Medium | 04.01.16
D&S Researcher Alex Rosenblat unpacks the implications of Uber’s power to unilaterally set and change the rates passengers pay, the rates that drivers are paid, and the commission Uber takes. She also asks whether the conditions of driving for Uber are necessarily a form of “collusion”:
How drivers earn money is directly impacted by the policies and behavioral expectations Uber devises for how they interact with the Uber platform, and with Uber passengers. Drivers have to meet Uber’s performance targets in their local markets, such as a 90% ride acceptance rate, a low cancellation rate, like 5%, and maintain a high average rating that hovers at a minimum of 4.6/5 stars, often by performing according to Uber’s “recommended” etiquette. If they fall below the local performance targets, they risk deactivation(an Uber word for “temporarily suspended” or “fired”).
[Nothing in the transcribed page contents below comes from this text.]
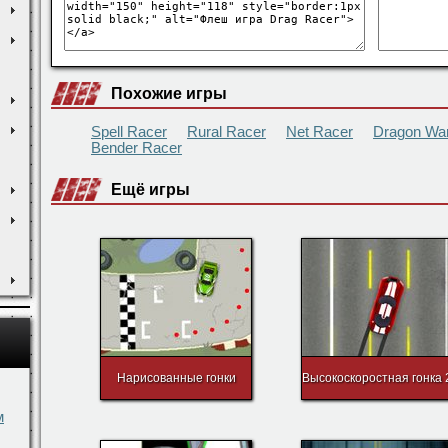
Похожие игры
Spell Racer
Rural Racer
Net Racer
Dragon War
Bender Racer
Ещё игры
Нарисованные гонки
Высокоскоростная гонка 
м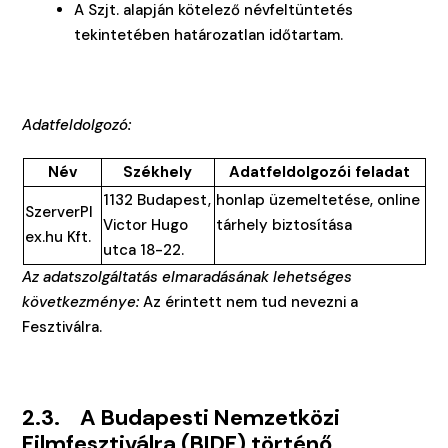
A Szjt. alapján kötelező névfeltüntetés
tekintetében határozatlan időtartam.
Adatfeldolgozó:
Név
Székhely
Adatfeldolgozói feladat
1132 Budapest,
honlap üzemeltetése, online
SzerverPl
Victor Hugo
tárhely biztosítása
ex.hu Kft.
utca 18-22.
Az adatszolgáltatás elmaradásának lehetséges
következménye:
Az érintett nem tud nevezni a
Fesztiválra.
2.3.
A Budapesti Nemzetközi
Filmfesztiválra (BIDF) történő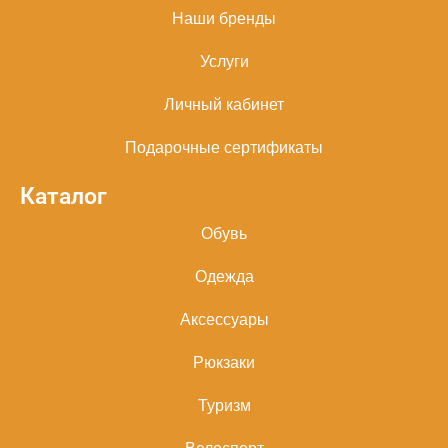
Наши бренды
Услуги
Личный кабинет
Подарочные сертификаты
Каталог
Обувь
Одежда
Аксессуары
Рюкзаки
Туризм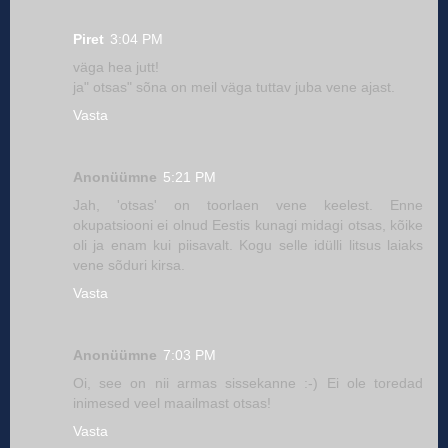
Piret
3:04 PM
väga hea jutt!
ja" otsas" sõna on meil väga tuttav juba vene ajast.
Vasta
Anonüümne
5:21 PM
Jah, 'otsas' on toorlaen vene keelest. Enne
okupatsiooni ei olnud Eestis kunagi midagi otsas, kõike
oli ja enam kui piisavalt. Kogu selle idülli litsus laiaks
vene sõduri kirsa.
Vasta
Anonüümne
7:03 PM
Oi, see on nii armas sissekanne :-) Ei ole toredad
inimesed veel maailmast otsas!
Vasta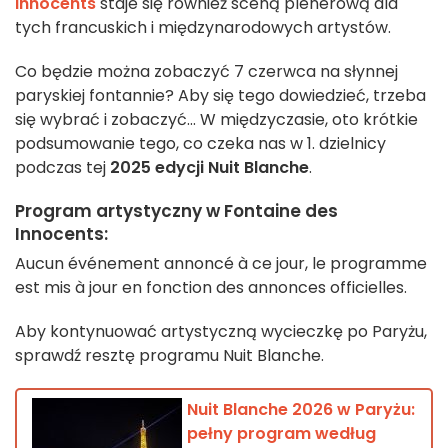
Innocents
staje się również sceną plenerową dla
tych francuskich i międzynarodowych artystów.
Co będzie można zobaczyć 7 czerwca na słynnej
paryskiej fontannie? Aby się tego dowiedzieć, trzeba
się wybrać i zobaczyć... W międzyczasie, oto krótkie
podsumowanie tego, co czeka nas w 1. dzielnicy
podczas tej
2025 edycji Nuit Blanche
.
Program artystyczny w Fontaine des
Innocents:
Aucun événement annoncé à ce jour, le programme
est mis à jour en fonction des annonces officielles.
Aby kontynuować artystyczną wycieczkę po Paryżu,
sprawdź resztę programu Nuit Blanche.
Nuit Blanche 2026 w Paryżu:
pełny program według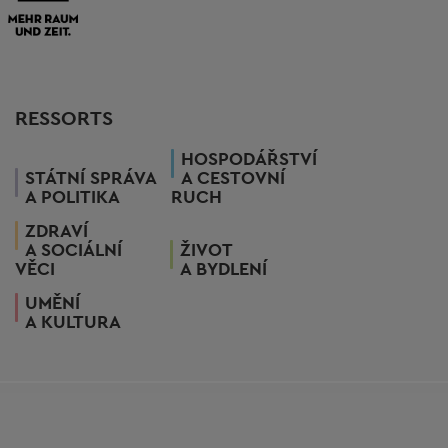
RESSORTS
HOSPODÁŘSTVÍ
STÁTNÍ SPRÁVA
A CESTOVNÍ
A POLITIKA
RUCH
ZDRAVÍ
A SOCIÁLNÍ
ŽIVOT
VĚCI
A BYDLENÍ
UMĚNÍ
A KULTURA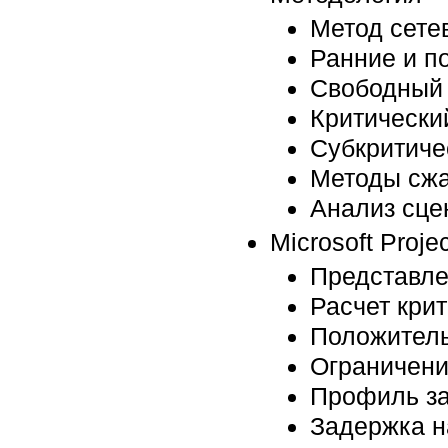
Метод сете
Ранние и п
Свободный 
Критически
Субкритиче
Методы сжа
Анализ сце
Microsoft Projec
Представле
Расчет кри
Положитель
Ограничени
Профиль за
Задержка н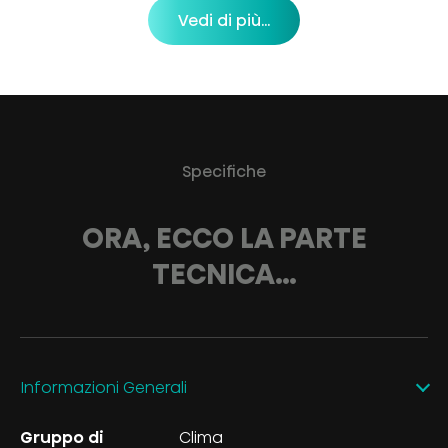
Vedi di più...
Specifiche
ORA, ECCO LA PARTE
TECNICA…
Informazioni Generali
Gruppo di
Clima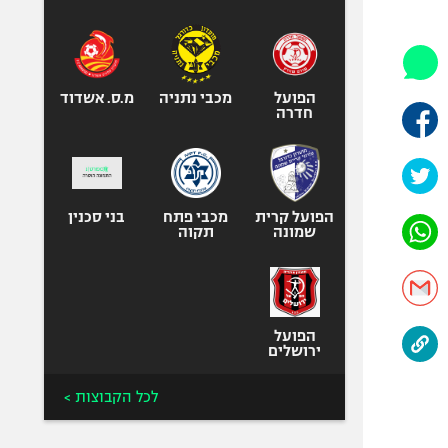
היאבקות WWE
אופניים
ספורט מוטורי
כדורמים
הפועל
מכבי נתניה
מ.ס. אשדוד
חדרה
פוטבול אמריקאי NFL
בייסבול MLB
ספורט אתגרי
ואקסטרים
הפועל קרית
מכבי פתח
בני סכנין
שמונה
תקוה
אומנויות לחימה
גיימינג E-Sports
הפועל
ירושלים
לכל הקבוצות >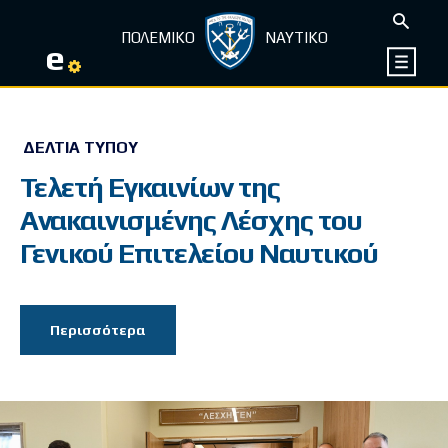
ΠΟΛΕΜΙΚΟ
ΝΑΥΤΙΚΟ
e
ΔΕΛΤΊΑ ΤΎΠΟΥ
Τελετή Εγκαινίων της
Ανακαινισμένης Λέσχης του
Γενικού Επιτελείου Ναυτικού
Περισσότερα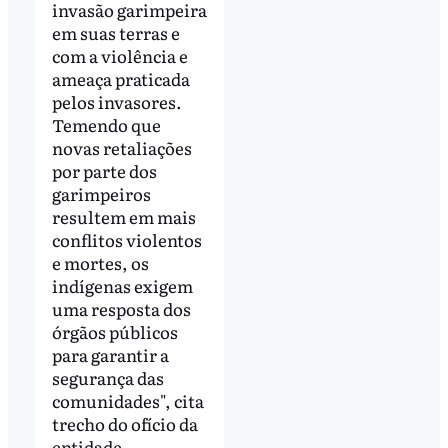
invasão garimpeira
em suas terras e
com a violência e
ameaça praticada
pelos invasores.
Temendo que
novas retaliações
por parte dos
garimpeiros
resultem em mais
conflitos violentos
e mortes, os
indígenas exigem
uma resposta dos
órgãos públicos
para garantir a
segurança das
comunidades", cita
trecho do ofício da
entidade.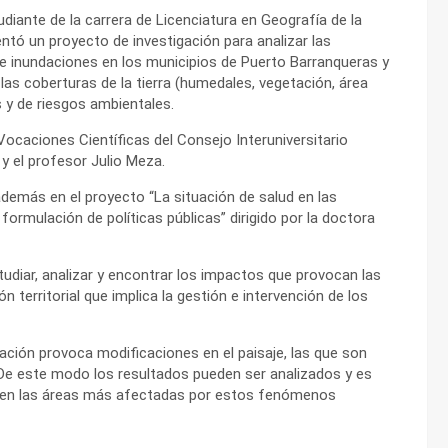
iante de la carrera de Licenciatura en Geografía de la
ntó un proyecto de investigación para analizar las
e inundaciones en los municipios de Puerto Barranqueras y
las coberturas de la tierra (humedales, vegetación, área
s y de riesgos ambientales.
ocaciones Científicas del Consejo Interuniversitario
y el profesor Julio Meza.
demás en el proyecto “La situación de salud en las
formulación de políticas públicas” dirigido por la doctora
udiar, analizar y encontrar los impactos que provocan las
n territorial que implica la gestión e intervención de los
dación provoca modificaciones en el paisaje, las que son
 De este modo los resultados pueden ser analizados y es
licen las áreas más afectadas por estos fenómenos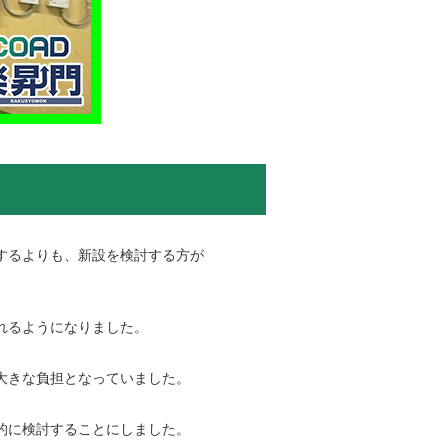
するよりも、新設を検討する方が
れるようになりました。
大きな負担となっていました。
的に検討することにしました。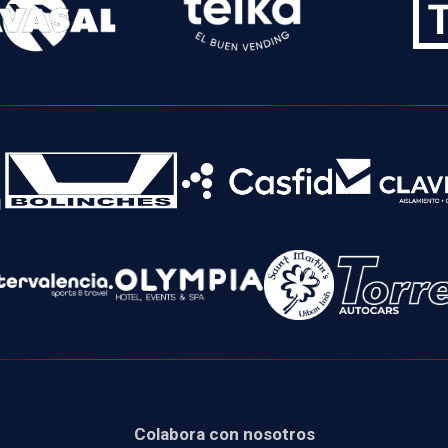
Colabora con nosotros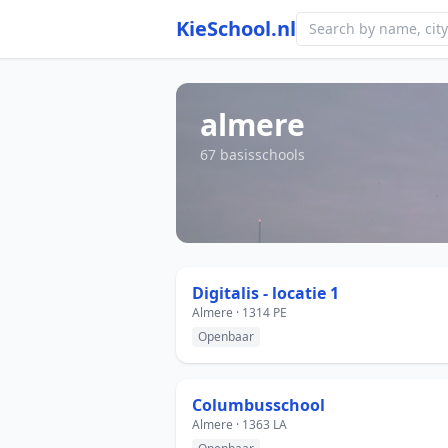
KieSchool.nl
almere
67 basisschools
Digitalis - locatie 1
Almere · 1314 PE
Openbaar
Columbusschool
Almere · 1363 LA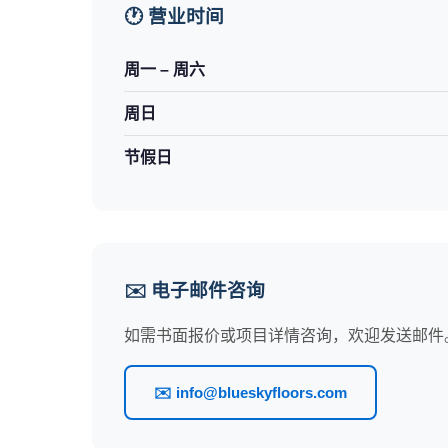
🕐 营业时间
周一 – 周六
周日
节假日
✉️ 电子邮件咨询
如需书面报价或项目详情咨询，欢迎发送邮件
✉️ info@blueskyfloors.com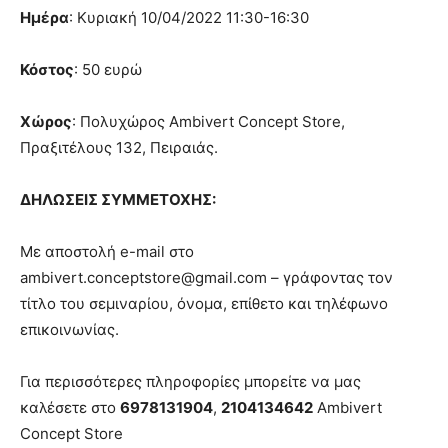
Ημέρα
: Κυριακή 10/04/2022 11:30-16:30
Κόστος
: 50 ευρώ
Χώρος
: Πολυχώρος Ambivert Concept Store,
Πραξιτέλους 132, Πειραιάς.
ΔΗΛΩΣΕΙΣ ΣΥΜΜΕΤΟΧΗΣ:
Με αποστολή e-mail στο
ambivert.conceptstore@gmail.com – γράφοντας τον
τίτλο του σεμιναρίου, όνομα, επίθετο και τηλέφωνο
επικοινωνίας.
Για περισσότερες πληροφορίες μπορείτε να μας
καλέσετε στο
6978131904
,
2104134642
Ambivert
Concept Store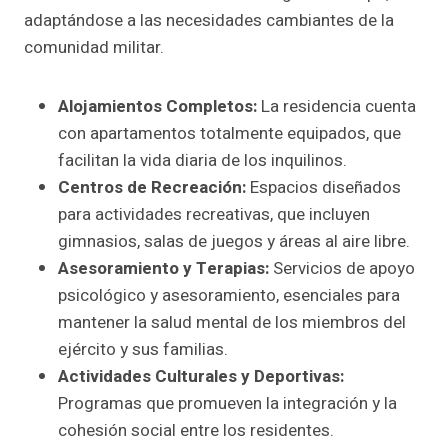
adaptándose a las necesidades cambiantes de la
comunidad militar.
Alojamientos Completos:
La residencia cuenta
con apartamentos totalmente equipados, que
facilitan la vida diaria de los inquilinos.
Centros de Recreación:
Espacios diseñados
para actividades recreativas, que incluyen
gimnasios, salas de juegos y áreas al aire libre.
Asesoramiento y Terapias:
Servicios de apoyo
psicológico y asesoramiento, esenciales para
mantener la salud mental de los miembros del
ejército y sus familias.
Actividades Culturales y Deportivas:
Programas que promueven la integración y la
cohesión social entre los residentes.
Aside from these implicit controls over how drivers interact with the system, Uber has a policy of blind passenger acceptance through its automated dispatcher. The system is designed to encourage drivers to accept all rides by hiding the destination of the passenger, generating goodwill for the company and support from its passenger base. In effect, not only does Uber set the price — Uber also requires drivers to accept those fares when drivers might otherwise reject them for being unprofitable, such as short, minimum fare rides. Drivers also receive deactivation warnings for displaying a preference for surge fares over non-surge fares. As such, their eligibility to work on the Uber platform could plausibly be construed as contingent on the very conditions that would violate anti-trust laws: if they are not in compliance with Uber’s system for setting prices, they risk deactivation. Those restrictions on drivers’ independence really calls into question their ability to act freely as entrepreneurs.